There is a crisis of readership in the history of science. It is not a crisis unique to this field, though of course there are aspects of it that take specific forms in our subject. The crisis is one of pertinence: we are not producing work that many people outside our field want to read and even that colleagues in different parts of our own field want to read. This crisis of pertinence may be something more than a failure of ability— our individual capacities to write things that get a readership. It may be what many of us intend, or at least what our institutional apparatus is geared up to produce and in whose results we acquiesce. That is to say, we have collaborated in shrinking our own readership, and we have done so just at the point when the history of science has so much to say to the wider culture and when there is so much evidence of wide cultural interest in science and its past. The circumstance that has delivered us to our present crisis is, under another description, one of our greatest achievements: the history of science has become one of the academic professions. We enjoy the benefits of academic professional standing, so we must also consider some of its handicaps.

Shapin characterized the hyperprofessional practices as those marked by excessive self-referentiality, by bad writing that shuns “vernacular because it doesn’t sound smart enough,” writing for tenure files rather than readers, and self-absorption or the absence of any effort to make non-specialists interested in the subject. Hyperprofessional disciplines conflate their own literatures with the things in the world to which that literature is thought to refer, they fetishize their own expository conventions, and condemn anyone who strays too far from the disciplinary norms (these sentences are closely modeled on Shapin’s comments on page 239).

The problem, Shapin suggests, is less the scale of our work—the minutia we often find ourselves studying or the depth and detail of our knowledge—than our interest in writing about those minutia and the connections we make when we do write about them. We need to connect our work to issues that matter to our audiences. The burden is on us to interest non-specialists in what we do: “We owe our audiences a sense of “aboutness” that brings them into our conversations rather than excludes them” (242). In other words, it is our responsibility as authors to attract our audiences. There is nothing inherently interesting or relevant about our work.

He offers a thought experiment for combatting this self-absorption. Imagine you are at a dinner party with intelligent, successful, non-academic friends. One asks you about your work. You can’t launch into an 45-minute lecture or offer the person an offprint or assume your discipline’s proprietary knowledge and esoteric vocabulary. “You own them an answer that is economical and intelligible and that speaks to the concerns that they may plausibly be assumed already to have” (243). Their expertise might not give them access to certain terms and conventions. They might not understand that you seek to understand the past on its own terms rather than as some precursor to the present. But you can’t patronize friends. Clearly, this is neither an exercise in popularization nor an opportunity for teaching. How do you explain your work to such an audience? If you find it difficult, Shapin suggests that you might “lack a fundamental understanding of your own special subject” (243).

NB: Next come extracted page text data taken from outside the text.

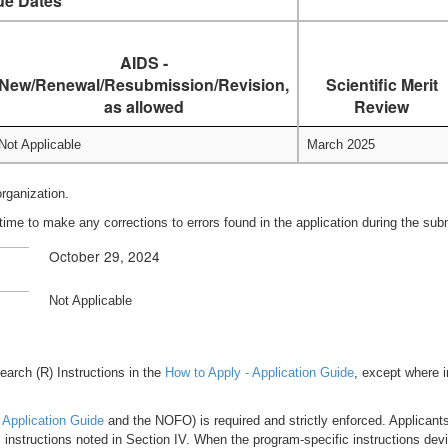
ue Dates
AIDS -
New/Renewal/Resubmission/Revision,
Scientific Merit
as allowed
Review
Not Applicable
March 2025
organization.
time to make any corrections to errors found in the application during the su
October 29, 2024
Not Applicable
esearch (R) Instructions in the
How to Apply - Application Guide
, except where i
 Application Guide
and the NOFO) is required and strictly enforced. Applicants 
 instructions noted in Section IV. When the program-specific instructions dev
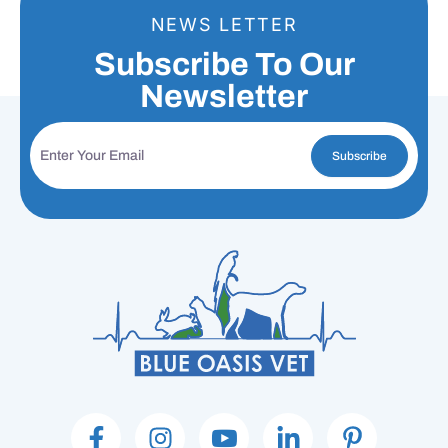
NEWS LETTER
Subscribe To Our
Newsletter
Subscribe
F
I
I
L
P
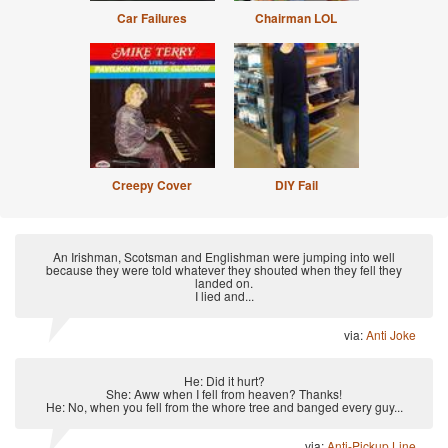
Car Failures
Chairman LOL
Creepy Cover
DIY Fail
An Irishman, Scotsman and Englishman were jumping into well
because they were told whatever they shouted when they fell they
landed on.
I lied and...
via:
Anti Joke
He: Did it hurt?
She: Aww when I fell from heaven? Thanks!
He: No, when you fell from the whore tree and banged every guy...
via:
Anti-Pickup Line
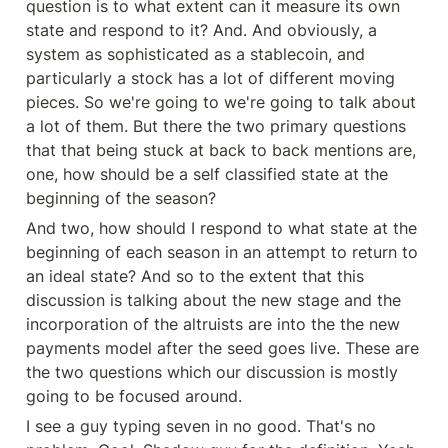
question is to what extent can it measure its own 
state and respond to it? And. And obviously, a 
system as sophisticated as a stablecoin, and 
particularly a stock has a lot of different moving 
pieces. So we're going to we're going to talk about 
a lot of them. But there the two primary questions 
that that being stuck at back to back mentions are, 
one, how should be a self classified state at the 
beginning of the season?
And two, how should I respond to what state at the 
beginning of each season in an attempt to return to 
an ideal state? And so to the extent that this 
discussion is talking about the new stage and the 
incorporation of the altruists are into the the new 
payments model after the seed goes live. These are 
the two questions which our discussion is mostly 
going to be focused around.
I see a guy typing seven in no good. That's no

We may not always want to make our work speak to broader audiences—as Shapin points out, “after all, tenure, promotion, and prizes put bread on the table”—but if we want our work to be more widely read, we have to make it interesting to those audiences (here, “we” refers to the people who are concerned about audiences and readership for history and history of science). The burden is on the author to bring people into the conversation. Clearly there is an audience out there for books and articles on topics in history and history of science. Equally clear is the fact that most of the people writing for that audience are not academic historians. I fear that academic historians risk further marginalization and irrelevance when ignore those audiences and disparage those authors.